The scab is ripped off between them.

“He’s dead, Alison!”

“On the contrary, he is loving this! The squirming, the fear, the game of us wondering.”

“We’re not wondering.”

“Yes.”

“Alison! For god’s sake, wake up! This isn’t a game it’s our lives! You’ve got to pull it together. I’ll do whatever I can to help, but you’ve got to try!”

Jimmy innocently opens the swinging kitchen door.

“Hey, Dad, I need robot batteries.”

“End table in the foyer.”

“Okay.” Jimmy turns and exits.

Alison remembers that is where she keeps the handgun. She goes after him. “No! Wait. I’ll get…”

Hank grabs her arm. “It’s not in there.”

“What?”

“The gun isn’t in there.”

Angrily, “Where is it?”

“I got rid of it.”

Furious, she yells, “Have you lost your mind?”

For a sour moment, they stand like that: Hank with his fingers harshly gripping her arm and Alison half-turned toward the door. The words she just spoke bang around the room. She knows what he is thinking. He thinks she has lost her mind. That is what he thinks. That is what everyone thinks. Too bad, I know what I know. I know it’s not over. I can feel he’s around.

“Hank, something strange happened out there between us.”

“No, we’re still the same.”

“Not you and me - me and him.”

“You and him! Now there’s a you and him? There is no you and him.”

“Something…some kind of animal thing passed between us and I’m trying to protect us.”

“You want to protect us? To protect our family? Give me back my wife! Give Jimmy back his mother!” They are squeezed in a fist of conflict. It is all so wrong. They know it is wrong, and they both want it to end, but they cannot see through the fog of the storm between them. They are both certain they are right and being so certain makes compromise untenable.

“I wish you understood.” She pulls her arm away. “But I can’t pretend it is not happening.” She walks toward the swinging door.

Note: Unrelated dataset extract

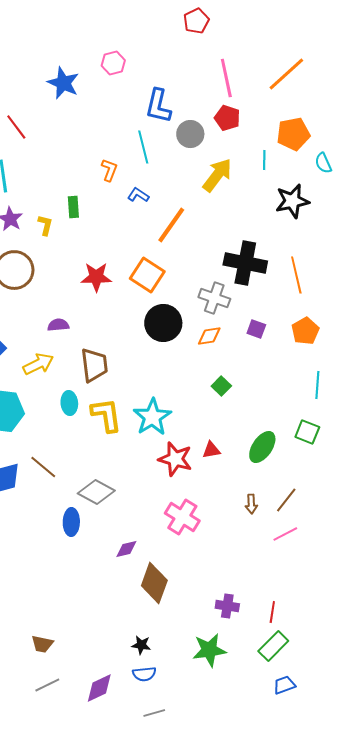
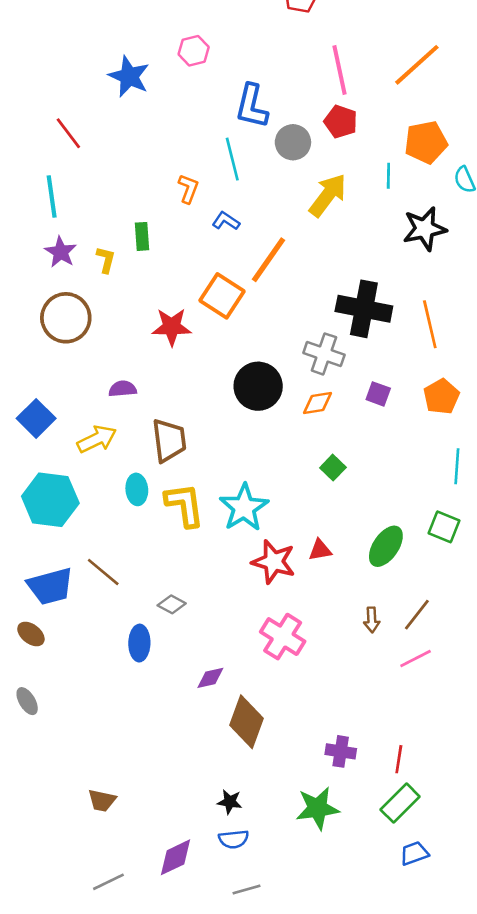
orange square: (147, 275) -> (222, 296), moved
gray diamond: (96, 492) -> (172, 604), size x0.6
gray line: (47, 685) -> (108, 882), moved

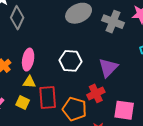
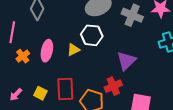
white hexagon: (71, 61) -> (92, 35), moved
yellow triangle: (29, 82) -> (73, 50), moved, turned -32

“Alison!” She stops never having heard that tone from her husband. There is danger in it; it feels like a tipping point. “It is not happening.” She does not feel quite as defiant as she looks when she spins around and pushes through the swinging door. Hank pushes his way out the back kitchen door. He shoves his hands into his pockets and walks around the frozen backyard in circles crunching the rigid blades of grass under fuming feet.